(Items from a data source)
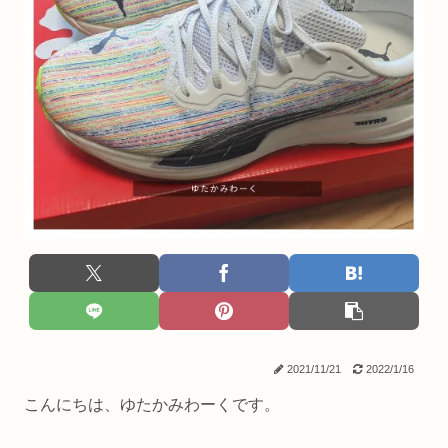
2021/11/21
2022/1/16
こんにちは、ゆたかみわーくです。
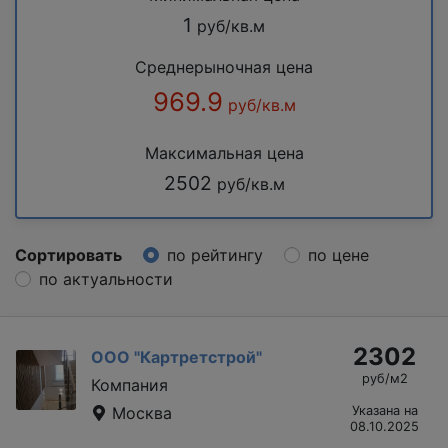
1
руб/кв.м
Среднерыночная цена
969.9
руб/кв.м
Максимальная цена
2502
руб/кв.м
Сортировать
по рейтингу
по цене
по актуальности
2302
ООО "Картретстрой"
руб/м2
Компания
Москва
Указана на
08.10.2025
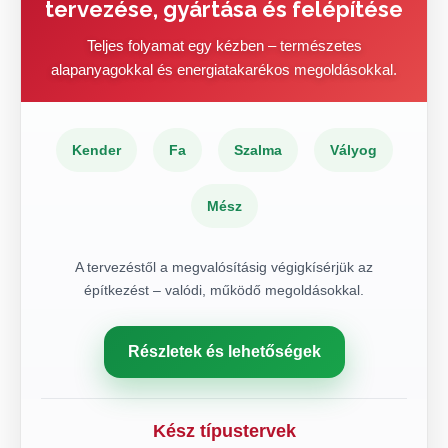
tervezése, gyártása és felépítése
Teljes folyamat egy kézben – természetes
alapanyagokkal és energiatakarékos megoldásokkal.
Kender
Fa
Szalma
Vályog
Mész
A tervezéstől a megvalósításig végigkísérjük az
építkezést – valódi, működő megoldásokkal.
Részletek és lehetőségek
Kész típustervek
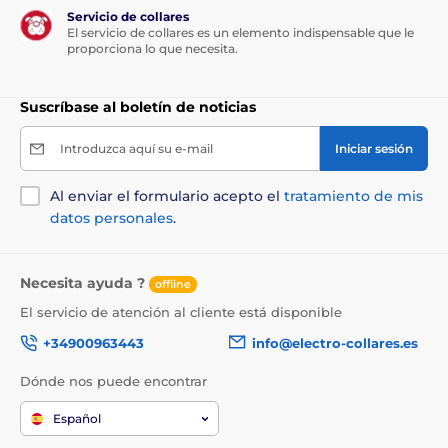
Servicio de collares
El servicio de collares es un elemento indispensable que le
proporciona lo que necesita.
Suscríbase al boletín de noticias
Introduzca aquí su e-mail
Iniciar sesión
Al enviar el formulario acepto el
tratamiento de mis
datos personales
.
Necesita ayuda ?
offline
El servicio de atención al cliente está disponible
+34900963443
info@electro-collares.es
Dónde nos puede encontrar
Español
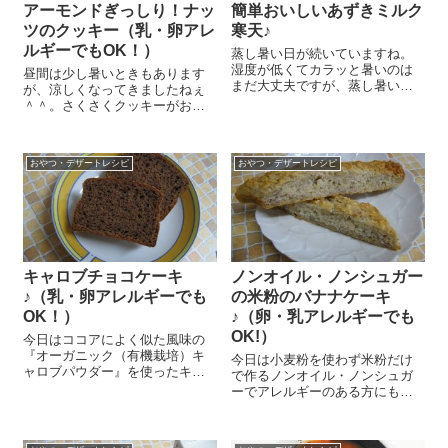
アーモンドぎっしり！ナッ
簡単おいしいあずきミルク
ツのクッキー（乳・卵アレ
寒天♪
ルギーでもOK！）
蒸し暑い日が続いていますね。
湿度が低くてカラッと暑いのは
昼間は少し暑いときもあります
まだ大丈夫ですが、蒸し暑いの
が、涼しくなってきましたねぇ
は何よりもしんどい私で
＾＾。さくさくクッキーがおい
す。。。今日はこんな時期にお
しい季節です。ということで、
ススメのつるっと冷たくておい
今日は私が今お気に入りのアー
しいあずきミルク寒天のレシピ
モンドぎっしり！ナッツのクッ
をご紹介しまーす😉 胃腸にやさ
おやつ・デザートレシピ
おやつ・デザートレシピ
キーのレシピをご紹介しまーす
しく、むくみをとって...
😉 とっても簡単だし、卵や乳製
品を使っていな...
キャロブチョコケーキ
ノンオイル・ノンシュガー
♪（乳・卵アレルギーでも
の米粉のバナナケーキ
OK！）
♪（卵・乳アレルギーでも
OK!）
今日はココアによく似た風味の
『オーガニック（有機栽培）キ
今日は小麦粉を使わず米粉だけ
ャロブパウダー』を使ったキャ
で作るノンオイル・ノンシュガ
ロブチョコケーキのレシピをご
ーでアレルギーのある方にもお
紹介します😉 乳製品や卵を使用
ススメの米粉のバナナケーキの
していないのでアレルギーのあ
レシピをご紹介しまーす。 『お
る方にも食べていただけます
菓子を作るお米の粉』 100g、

What the task requires :: Go to the line above holding "Iniciar sesión", then copy exactly each line down to and including the one holding "は何よりもしんどい私で", leaving pictures out.

Answer space ::
Iniciar sesión
Al enviar el formulario acepto el
tratamiento de mis
datos personales
.
Necesita ayuda ?
offline
El servicio de atención al cliente está disponible
+34900963443
info@electro-collares.es
Dónde nos puede encontrar
Español
アーモンドぎっしり！ナッ
簡単おいしいあずきミルク
ツのクッキー（乳・卵アレ
寒天♪
ルギーでもOK！）
蒸し暑い日が続いていますね。
湿度が低くてカラッと暑いのは
昼間は少し暑いときもあります
まだ大丈夫ですが、蒸し暑いの
が、涼しくなってきましたねぇ
は何よりもしんどい私で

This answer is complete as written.